The clinical evidence of responsiveness to immunosuppressive therapy (IST) supports immune pathophysiology for acquired aplastic anemia (AA). Recent studies suggested that auto-reactive cytotoxic T-cells against hematopoietic cells play a key role in the pathogenesis of AA with various cytokines. The purpose of this study is to investigate whether single nucleotide polymorphisms (SNP) of cytokine genes are related to the risk of AA and, furthermore, the response to IST.

We analyzed 80 adult patients diagnosed as acquired AA. The 84 unrelated, age and sex matched healthy subjects served as a control group. In 3 cytokine genes (IFN-γ, TNF-α, TGF-β) and one FAS gene, we selected 10 polymorphisms on the basis of allelic frequency and the assumption of clinical relevance from previously reported associations. To assess the association between polymorphisms and risk of AA, we calculated statistical differences in allele, genotype, and haplotype distributions between patients and controls using chi-square test in 3 genetic models (dominant, recessive, and additive). For the association between polymorphisms and response to initial course of IST, we analyzed 44 patients who were treated with IST using a multivariate logistic regression model.
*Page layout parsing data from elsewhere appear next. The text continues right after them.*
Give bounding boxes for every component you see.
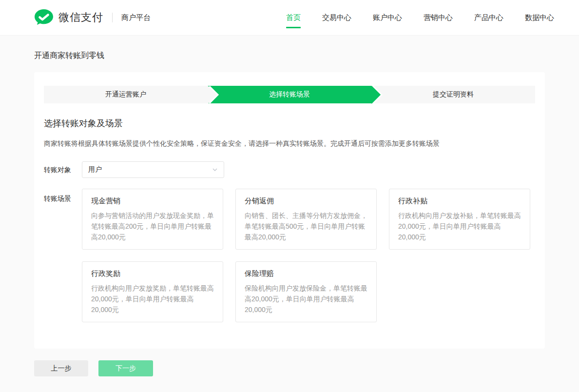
scene-card-desc: 行政机构向用户发放补贴，单笔转账最高20,000元，单日向单用户转账最高20,0… <box>398 210 521 242</box>
transfer-target-value: 用户 <box>88 165 102 174</box>
transfer-scene-label: 转账场景 <box>44 189 82 322</box>
transfer-target-row: 转账对象 用户 <box>44 161 535 178</box>
page-title: 开通商家转账到零钱 <box>34 36 545 72</box>
brand-divider <box>112 13 113 22</box>
transfer-scene-row: 转账场景 现金营销 向参与营销活动的用户发放现金奖励，单笔转账最高200元，单日… <box>44 189 535 322</box>
transfer-target-select[interactable]: 用户 <box>82 161 224 178</box>
footer-actions: 上一步 下一步 <box>34 360 545 376</box>
scene-card-title: 分销返佣 <box>245 196 367 206</box>
scene-card-insurance-claim[interactable]: 保险理赔 保险机构向用户发放保险金，单笔转账最高20,000元，单日向单用户转账… <box>235 261 377 322</box>
scene-card-desc: 保险机构向用户发放保险金，单笔转账最高20,000元，单日向单用户转账最高20,… <box>245 283 367 315</box>
transfer-target-label: 转账对象 <box>44 161 82 178</box>
nav-item-data[interactable]: 数据中心 <box>525 0 554 35</box>
nav-item-products[interactable]: 产品中心 <box>474 0 503 35</box>
setup-card: 开通运营账户 选择转账场景 提交证明资料 选择转账对象及场景 商家转账将根据具体… <box>34 72 545 349</box>
next-step-button[interactable]: 下一步 <box>98 360 153 376</box>
top-header: 微信支付 商户平台 首页 交易中心 账户中心 营销中心 产品中心 数据中心 <box>0 0 579 36</box>
step-indicator: 开通运营账户 选择转账场景 提交证明资料 <box>44 86 535 103</box>
main-nav: 首页 交易中心 账户中心 营销中心 产品中心 数据中心 <box>286 0 554 35</box>
step-choose-scene: 选择转账场景 <box>208 86 371 103</box>
nav-item-transactions[interactable]: 交易中心 <box>322 0 351 35</box>
brand-name: 微信支付 <box>58 10 103 25</box>
chevron-down-icon <box>212 167 218 173</box>
brand: 微信支付 商户平台 <box>34 9 151 26</box>
scene-card-distribution-commission[interactable]: 分销返佣 向销售、团长、主播等分销方发放佣金，单笔转账最高500元，单日向单用户… <box>235 189 377 250</box>
nav-item-marketing[interactable]: 营销中心 <box>424 0 453 35</box>
main-content: 开通商家转账到零钱 开通运营账户 选择转账场景 提交证明资料 选择转账对象及场景… <box>0 36 579 376</box>
scene-card-title: 行政奖励 <box>91 269 214 278</box>
scene-card-grid: 现金营销 向参与营销活动的用户发放现金奖励，单笔转账最高200元，单日向单用户转… <box>82 189 530 322</box>
scene-card-cash-marketing[interactable]: 现金营销 向参与营销活动的用户发放现金奖励，单笔转账最高200元，单日向单用户转… <box>82 189 223 250</box>
scene-card-government-subsidy[interactable]: 行政补贴 行政机构向用户发放补贴，单笔转账最高20,000元，单日向单用户转账最… <box>389 189 530 250</box>
scene-card-desc: 行政机构向用户发放奖励，单笔转账最高20,000元，单日向单用户转账最高20,0… <box>91 283 214 315</box>
section-description: 商家转账将根据具体转账场景提供个性化安全策略，保证资金安全，请选择一种真实转账场… <box>44 138 535 148</box>
wechat-pay-logo-icon <box>34 9 54 26</box>
scene-card-title: 保险理赔 <box>245 269 367 278</box>
nav-item-account[interactable]: 账户中心 <box>373 0 402 35</box>
scene-card-title: 现金营销 <box>91 196 214 206</box>
scene-card-title: 行政补贴 <box>398 196 521 206</box>
nav-item-home[interactable]: 首页 <box>286 0 301 35</box>
scene-card-government-reward[interactable]: 行政奖励 行政机构向用户发放奖励，单笔转账最高20,000元，单日向单用户转账最… <box>82 261 223 322</box>
section-heading: 选择转账对象及场景 <box>44 118 535 129</box>
prev-step-button[interactable]: 上一步 <box>34 360 88 376</box>
scene-card-desc: 向销售、团长、主播等分销方发放佣金，单笔转账最高500元，单日向单用户转账最高2… <box>245 210 367 242</box>
step-submit-proof: 提交证明资料 <box>371 86 535 103</box>
platform-name: 商户平台 <box>121 13 151 22</box>
scene-card-desc: 向参与营销活动的用户发放现金奖励，单笔转账最高200元，单日向单用户转账最高20… <box>91 210 214 242</box>
step-open-account: 开通运营账户 <box>44 86 208 103</box>
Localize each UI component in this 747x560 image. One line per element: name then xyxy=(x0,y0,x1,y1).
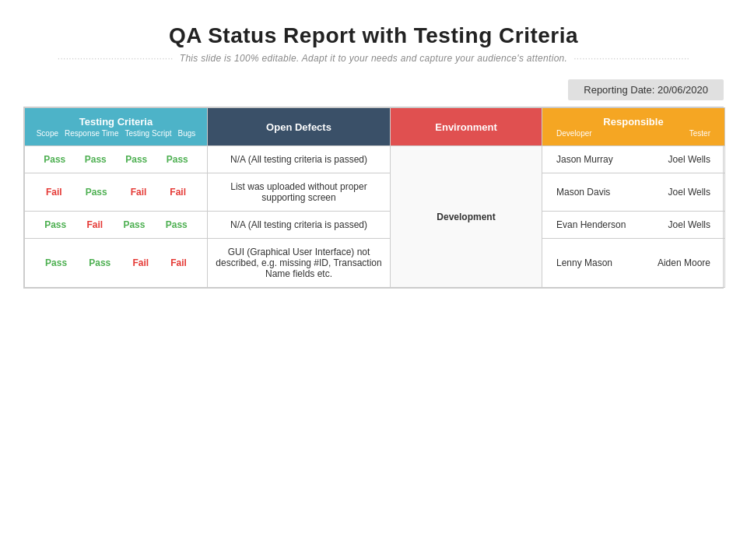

Among 10 SNPs in 4 genes, one SNP and one haplotype in IFN-γ gene were significantly associated with the development of AA: IFN-γ -2353A/T; the presence of the T allele in dominant model was protective and was related to a 2.3-fold reduction in the risk for AA (P =.012); the presence of the IFN-γ TCA haplotype was related to a two-fold reduced risk for AA (P =.038).

The IFN-γ -2353 T allele was shown to be resistant to IST; the presence of T allele and TCA haplotype in IFN-γ gene (dominant model) was related to a 13.2-fold reduced hematologic response at 6 months following initial IST (P =.034). However, 4 SNPs and 2 haplotypes in TNF-α gene did not show any significant associations with the response at 3 and 6 months. In terms of 2 SNPs in TGF-β gene, TGF-β P10L T/C was independently related; the T allele (recessive model) was related to a 4.3-fold reduced response to IST at 3 months (P =.038). Accordingly, the response was related to the TGF-β haplotype; the TC haplotype homozygote (recessive model) was related to a 4.6-fold reduced response to IST at 6 months (P =.036); the presence of CT haplotype (dominant model) was favorable to IST and was related to a 5.7-fold higher response at 3 months than the absence of the CT haplotype (P =.038).

This exploratory study found that the genetic polymorphism of IFN-γ was susceptible to the development of AA and was related to the hematologic response following initial IST. In case of TGF-β, the polymorphisms were related to the response to IST, though they were not be related to the disease susceptibility. Large studies with a prospective design are needed to better understand the determinants of risk of AA and responsiveness to IST.

No relevant conflicts of interest to declare.